Identification of key genes and pathways associated with osteoarthritis by single cell transcriptome

The following is the contribution of the apprentice in November

Single cell RNA sequencing of synovial fibroblasts (read.table reads the compressed tsv text file)

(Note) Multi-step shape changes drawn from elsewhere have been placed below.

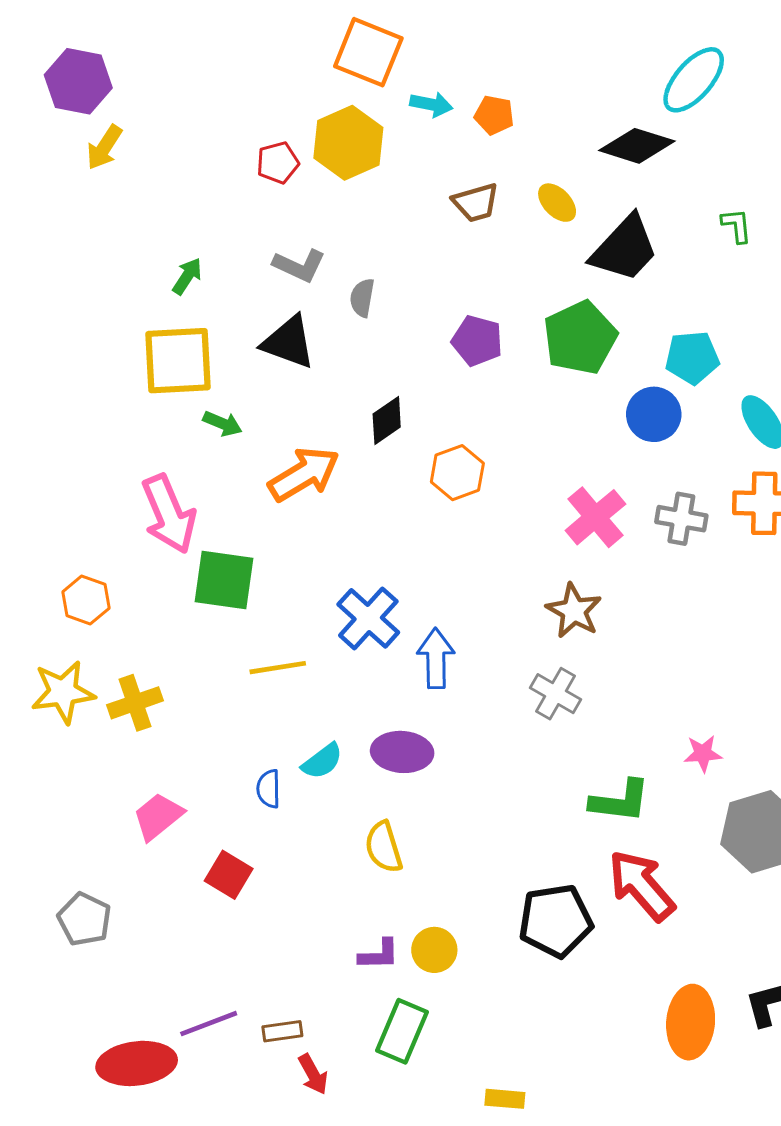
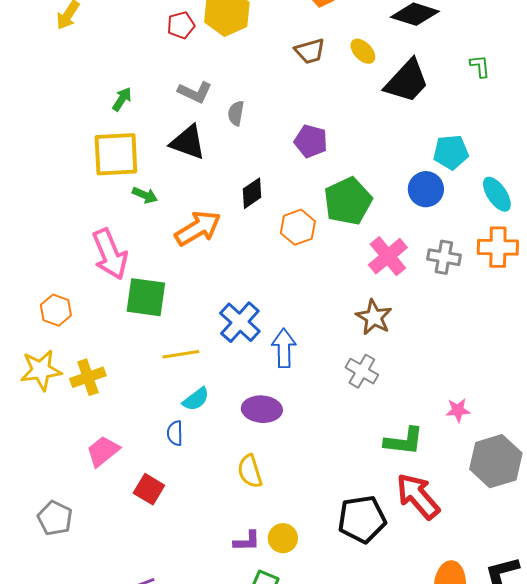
green pentagon: (580, 338) -> (348, 201), moved
cyan semicircle: (322, 761) -> (196, 399), moved

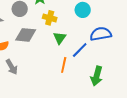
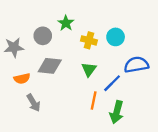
yellow cross: (50, 18) -> (89, 40), moved
green arrow: (97, 76) -> (117, 112), moved

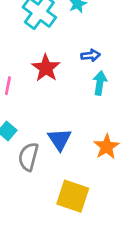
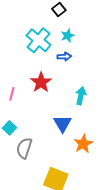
blue arrow: (91, 55) -> (64, 57), moved
blue triangle: (60, 139) -> (62, 124), moved

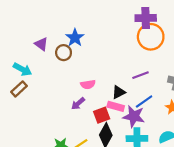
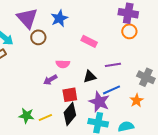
orange circle: (151, 37) -> (129, 31), size x0.6
purple triangle: (41, 44) -> (27, 18), size x1.6
brown circle: (64, 53) -> (38, 37), moved
pink rectangle: (116, 106) -> (89, 41), moved

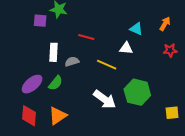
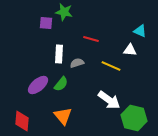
green hexagon: (137, 92) -> (134, 118), moved
red diamond: (29, 116) -> (22, 121), moved
orange triangle: (58, 116) -> (63, 116), turned -36

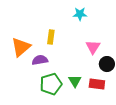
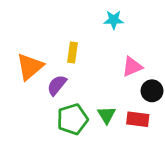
pink triangle: (93, 47) -> (132, 67), turned 35
purple semicircle: (40, 60) -> (57, 85), turned -42

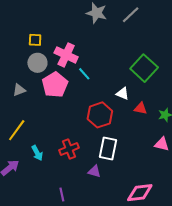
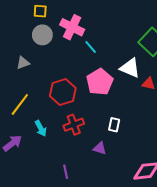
pink pentagon: (55, 85) -> (100, 82), moved
white triangle: (123, 93) -> (130, 68), size x1.5
red hexagon: (100, 115) -> (63, 92), moved
white rectangle: (108, 149) -> (114, 125), size x0.6

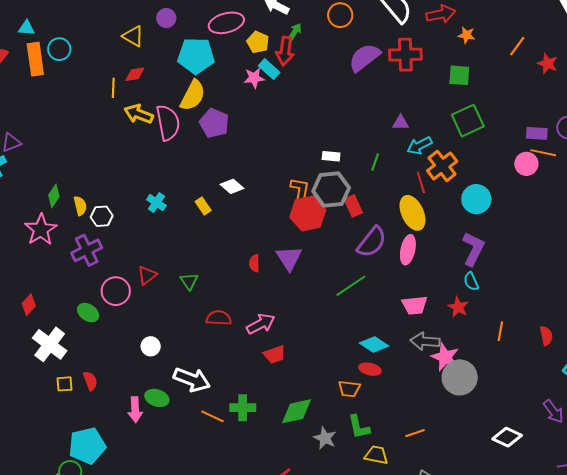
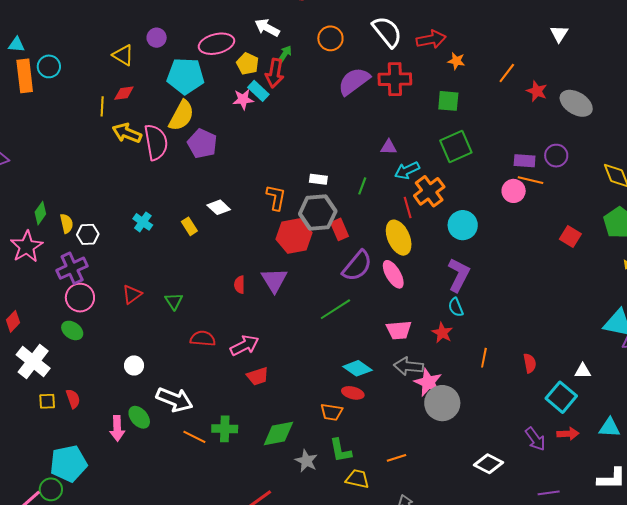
orange L-shape: (300, 190) -> (276, 198), moved
pink ellipse: (408, 250) -> (393, 274), turned -44
pink circle: (116, 291) -> (80, 298), moved
green ellipse: (157, 398) -> (139, 417), turned 30

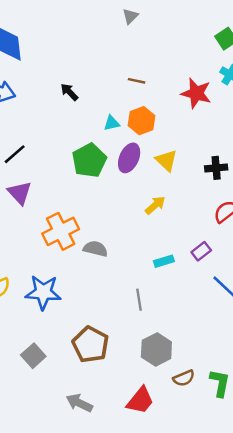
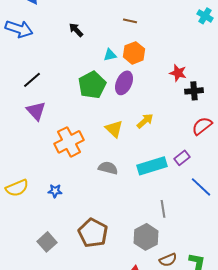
red star: (196, 93) -> (178, 73), moved, size x0.7
yellow triangle: (166, 160) -> (114, 129), moved
gray semicircle: (95, 249) -> (108, 168), moved
cyan rectangle: (164, 261) -> (152, 166), size x1.8
blue star: (43, 292) -> (55, 191), size x0.5
gray line: (139, 300) -> (163, 209), moved

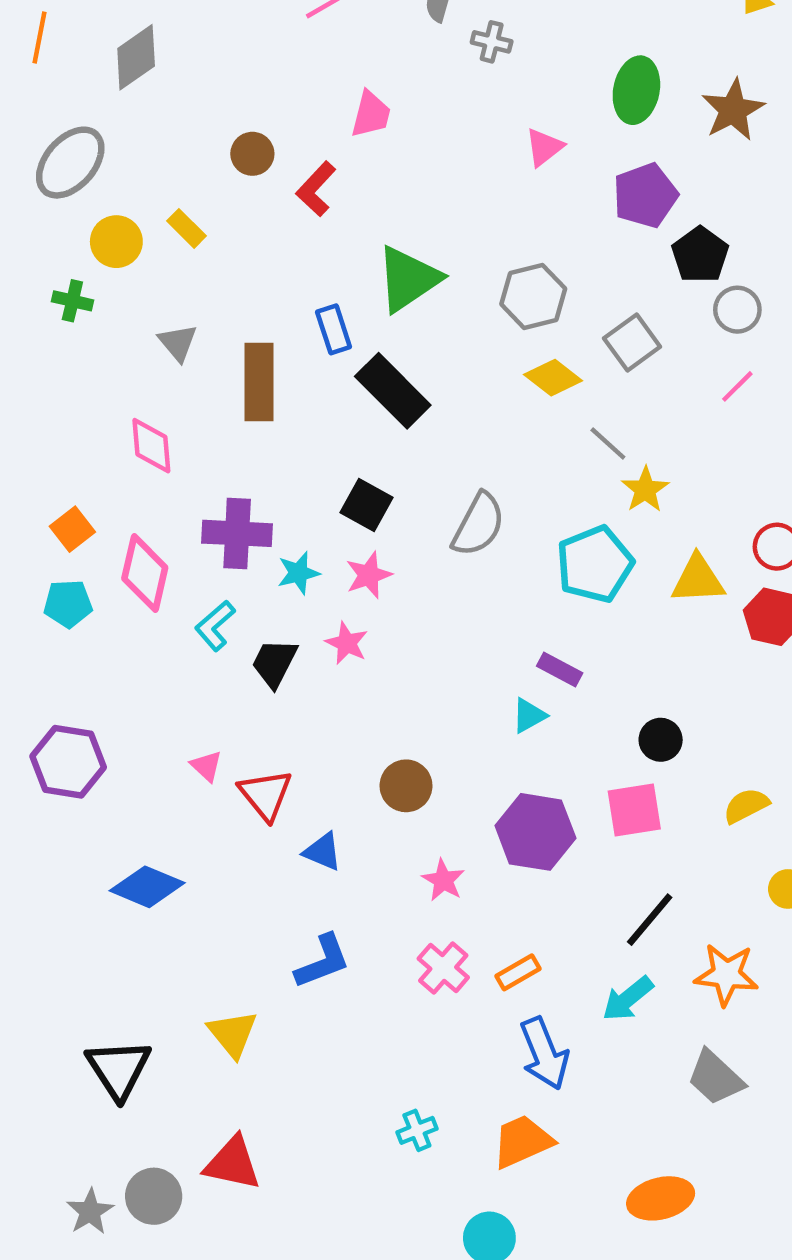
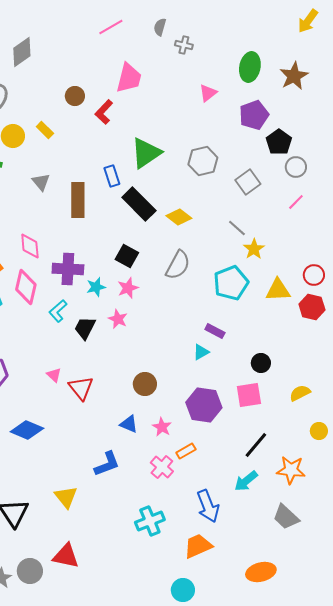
pink trapezoid: (371, 114) -> (129, 78), size x1.4
yellow diamond: (553, 378) -> (179, 217), moved
pink diamond: (151, 446) -> (30, 246), moved
blue triangle: (323, 852) -> (129, 424), moved
orange rectangle: (518, 972) -> (186, 451), moved
cyan cross: (417, 1130) -> (150, 521), moved, size x1.6

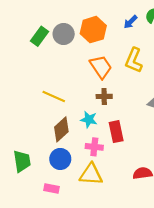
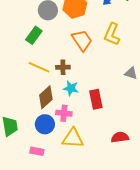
green rectangle: (39, 36) -> (34, 35), moved
brown cross: (104, 96) -> (63, 67), moved
pink cross: (94, 147) -> (64, 113), moved

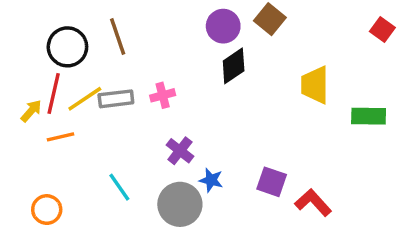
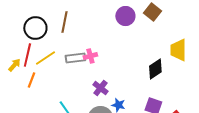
brown line: (118, 36) -> (64, 22), turned 30
black diamond: (234, 66) -> (155, 69), moved
gray rectangle: (116, 99) -> (75, 58), moved
orange line: (61, 137) -> (31, 80), turned -56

The article we reproduce today is a single-cell data mining article published in Medicine magazine in 2020, with the title of identification of the key gene and pathways associated with osteoarthritis via single cell RNA sequencing on synchronous fibroblasts. The link of the article is: https://journals.lww.com/md-journal/Fulltext/2020/08140/Identification_of_the_key_gene_and_pathways.81.aspx

This data set is mainly used to mine GSE109449 data. The main research goal is to explore the key genes and related pathways of bone synovial fibroblasts and osteoarthritis by means of scrna SEQ sequencing. This is reproduced in Figure 4 of this article. As shown below:

image-20210828212537989

The data link is: https://www.ncbi.nlm.nih.gov/geo/query/acc.cgi?acc=GSE109449

The data provided by the author are:

GSM2943158 single fibroblast from donor OA4 (OA4_A1)
GSM2943159 single fibroblast from donor OA4 (OA4_A10)
GSM2943160 single fibroblast from donor OA4 (OA4_A11)
GSM2943161 single fibroblast from donor OA4 (OA4_A12)
GSM2943162 single fibroblast from donor OA4 (OA4_A2)
GSM2943163 single fibroblast from donor OA4 (OA4_A3)
GSM2943164 single fibroblast from donor OA4 (OA4_A4)
GSM2943165 single fibroblast from donor OA4 (OA4_A5)
GSM2943166 single fibroblast from donor OA4 (OA4_A6)

image-20210828214028760

Data source of this article:

192 scRNA-seq files of SFs from 2 OA patients were accessed from microarray GSE109449 included in Gene Expression Omnibus (GEO) atabase (https://www.ncbi.nlm.nih.gov/geo/). Then statistical analysis was conducted with respect to gene number and expression levels.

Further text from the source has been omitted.